Even where SARS-CoV-2 is mentioned, the sections still lack focus on the actual topic of the title. For example - the discussion of antigen presentation is basically a descrition of the replication cycle with a brief note on antigen presentation.

I am not sure how the Ad vector information relates to the title.

Author Response

Reviewer #3 Comments

This is a well written review, but unfortunately lacks focus on the actual role of the various components in the SARS-CoV-2 vaccine. I feel the focus is too general, with only a brief mention of SARS-CoV-2 at the end of the section (in most cases).

 

3.1 Even where SARS-CoV-2 is mentioned, the sections still lack focus on the actual topic of the title. For example - the discussion of antigen presentation is basically a description of the replication cycle with a brief note on antigen presentation.
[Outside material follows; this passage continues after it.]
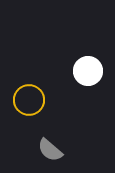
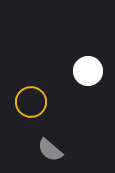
yellow circle: moved 2 px right, 2 px down
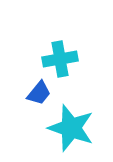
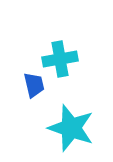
blue trapezoid: moved 5 px left, 8 px up; rotated 52 degrees counterclockwise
We agree with this remark, which was also made by Reviewer #1. We have reduced the length of our manuscript by deleting several sections not closely related to antigen presentation. We also have restructured a number of paragraphs. By doing this, the review is more focused on the antigen presentation.

3.2 I am not sure how the Ad vector information relates to the title.

We have, as suggested by Reviewer #1, adapted the title of our manuscript into “Antigen presentation of mRNA based and virus-vectored SARS-CoV-2 vaccines”

 

Round 2

Reviewer 1 Report

The authors made the suggested changes and improved their manuscript.

Reviewer 3 Report

The section on the antigen presentation of SARS-CoV-2 is still just a description of the replication cycle with only a brief mention of antigen presentation.